My mind is racing with ideas… now I just need someone to bankroll them… Ha!

World War Z

On my ride in to work this morning, I turned the last page of Max Brooks’ new zombie effort entitled World War Z.

If you are familiar with Max, it means you have read his other book, The Zombie Survival Guide: Complete Protection from the Living Dead. From his simple descriptions of what a zombie is and how to handle them, Max expands outward to create a world where the zombies have already come, and they have already pushed us to the brink of oblivion, and we have recovered. Ten years after the war with the zombies, the author is publishing a collection of interviews gathered while working on the official government report of the war.

Brooks paints a vivid picture through the eyes of his subjects that allows you to see everything from the common man to the army grunt to the war profiteer, in many nationalities. Whenever I have discussed the theoretical of zombie attack, most people scoff at it saying that it just couldn’t happen. Max’s book illustrates exactly how we could manage to lose to an enemy that is slow and uncoordinated.

This book is truly an excellent read, and well worth the money and the time. Two big thumbs up.

Games Within Games

No, I’m not talking about Puzzle Pirates and its Bejeweled Bilging and Dr. Mario Sailing. I’m talking about fully realized games encapsulated within games.

Many moons ago (okay, a couple of decades of moons), I played Ultima Online. In UO, I had a Chess set, and I could sit down at a table and play Chess with another player. On days when I didn’t feel like making hats with my tailor, or guarding the pass with my guild extorting money from random travellers, I would sit in a specific Inn frequented by Chess players and play.

In EverQuest, it was the one thing I always wanted. They did give us Gems, a game to play while waiting between pulls or watching your mana bar refill. But it was single player, and pretty much sucked.

In World of Warcraft… well, Blizzard gave us jack shit, but the guys who made the Cosmos add on gave us Chess and Othello and other games, and even made them multi-player, but they were global, you didn’t have to be anywhere near your opponent.

Other games also pretty much gave us nothing…

I miss the simple pleasure of sitting in a (virtual) room with another player and playing a board game. I would love to see more encapsulated games inside MMOs. And really I would love to see those games played in the game world itself, and not in a window that passerbys can’t see.

Autumn or Fall

Depending on the situation or the frame of mind I am in, I flip-flop on whether I prefer Autumn or Fall as the name of the season that comes between Summer and Winter.

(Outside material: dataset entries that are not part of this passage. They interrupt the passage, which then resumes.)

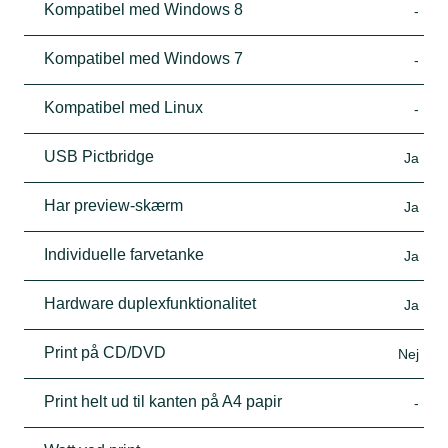
Kompatibel med Windows 8
-
Kompatibel med Windows 7
-
Kompatibel med Linux
-
USB Pictbridge
Ja
Har preview-skærm
Ja
Individuelle farvetanke
Ja
Hardware duplexfunktionalitet
Ja
Print på CD/DVD
Nej
Print helt ud til kanten på A4 papir
-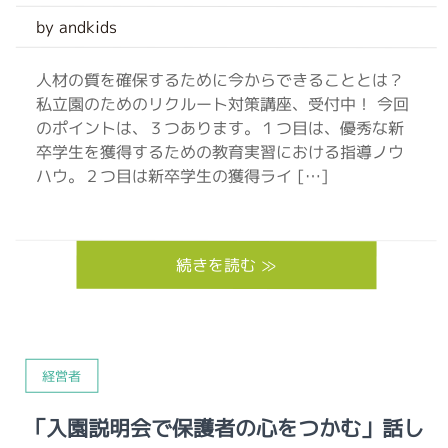
by andkids
人材の質を確保するために今からできることとは？
私立園のためのリクルート対策講座、受付中！ 今回
のポイントは、３つあります。１つ目は、優秀な新
卒学生を獲得するための教育実習における指導ノウ
ハウ。２つ目は新卒学生の獲得ライ […]
続きを読む ≫
経営者
「入園説明会で保護者の心をつかむ」話し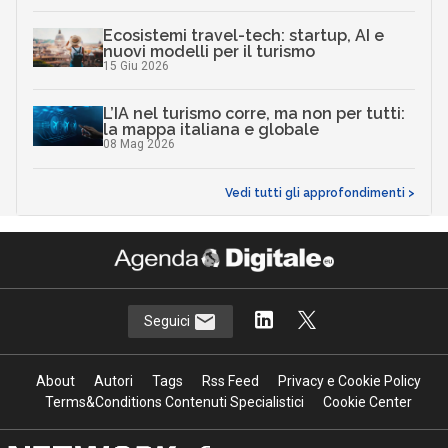
Ecosistemi travel-tech: startup, AI e
nuovi modelli per il turismo
15 Giu 2026
L’IA nel turismo corre, ma non per tutti:
la mappa italiana e globale
08 Mag 2026
Vedi tutti gli approfondimenti >
Seguici
About
Autori
Tags
Rss Feed
Privacy e Cookie Policy
Terms&Conditions Contenuti Specialistici
Cookie Center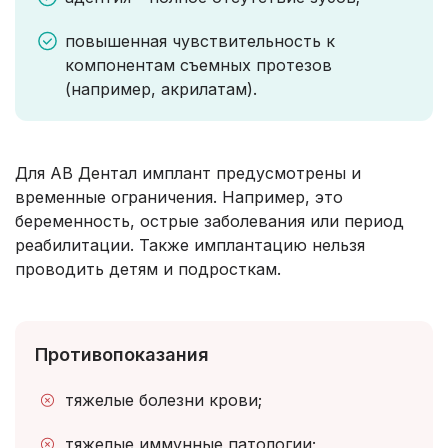
повышенная чувствительность к
компонентам съемных протезов
(например, акрилатам).
Для AB Дентал имплант предусмотрены и
временные ограничения. Например, это
беременность, острые заболевания или период
реабилитации. Также имплантацию нельзя
проводить детям и подросткам.
Противопоказания
тяжелые болезни крови;
тяжелые иммунные патологии;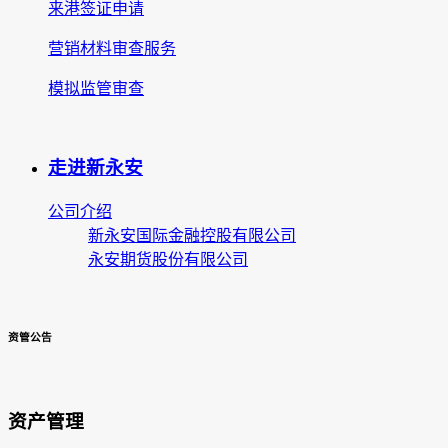
来港签证申请
营销材料审查服务
模拟监管审查
走进新永安
公司介绍
新永安国际金融控股有限公司
永安期货股份有限公司
资管公告
资产管理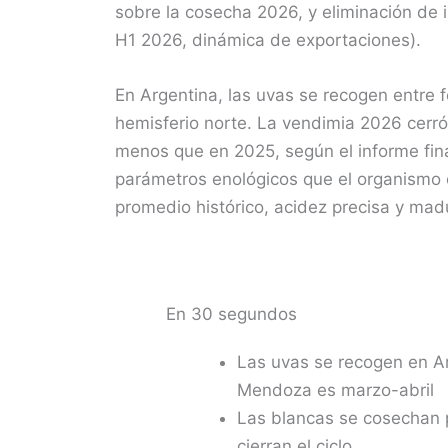
sobre la cosecha 2026, y eliminación de 
H1 2026, dinámica de exportaciones).
En Argentina, las uvas se recogen entre 
hemisferio norte. La vendimia 2026 cerró
menos que en 2025, según el informe final
parámetros enológicos que el organismo c
promedio histórico, acidez precisa y madur
En 30 segundos
Las uvas se recogen en Ar
Mendoza es marzo-abril
Las blancas se cosechan p
cierran el ciclo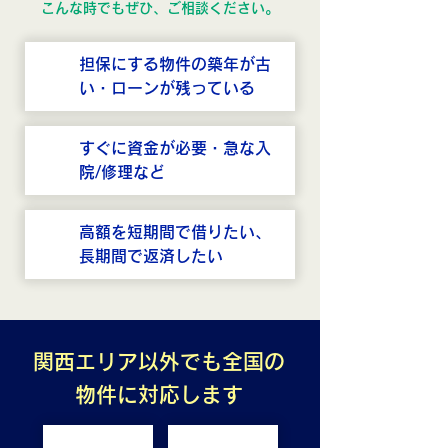
こんな時でもぜひ、ご相談ください。
担保にする物件の築年が古
い・ローンが残っている
すぐに資金が必要・急な入
院/修理など
高額を短期間で借りたい、
長期間で返済したい
関西エリア以外でも全国の
物件に対応します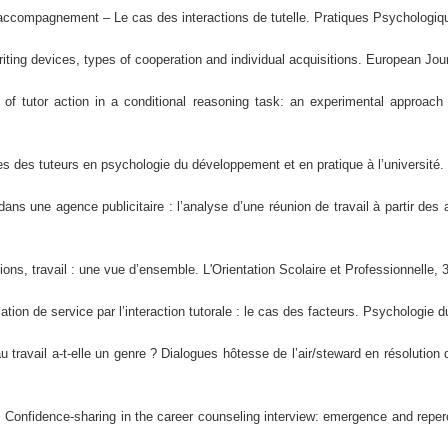
’accompagnement – Le cas des interactions de tutelle. Pratiques Psychologiqu
writing devices, types of cooperation and individual acquisitions. European Jo
s of tutor action in a conditional reasoning task: an experimental approach
es des tuteurs en psychologie du développement et en pratique à l’université.
dans une agence publicitaire : l’analyse d’une réunion de travail à partir des
ions, travail : une vue d’ensemble. L'Orientation Scolaire et Professionnelle, 
lation de service par l’interaction tutorale : le cas des facteurs. Psychologie 
au travail a-t-elle un genre ? Dialogues hôtesse de l’air/steward en résolutio
. Confidence-sharing in the career counseling interview: emergence and reperc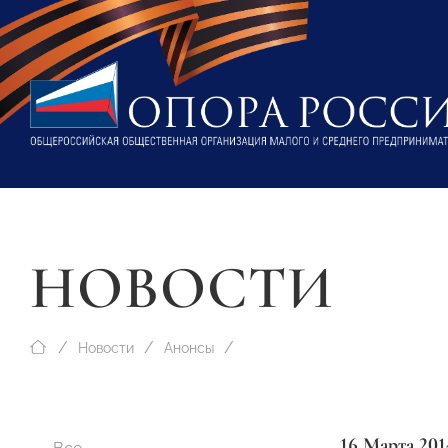
НОВОСТИ
Новости
Анонсы
16 Марта 201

Fall is… well… depressing, but often time so apt. Right now at work it definately feels like Fall. All the projects are coming due, we (the place I’m contracting at) are being bought by another company and heads will roll, and everything just seems like it is approaching an end.

Autumn is how I want to feel. Change is in the air, and change always leads to possibilities.

Despite all this pondering, the new TV season is revving up and is nearly in full swing. Lots to see, some of it is good, some not so good. And some of it I don’t expect to last, but I hope some of it does. I’ll give a rundown on the shows I’m watching and what I think later, for now I’m just happy not to be on anymore conference calls.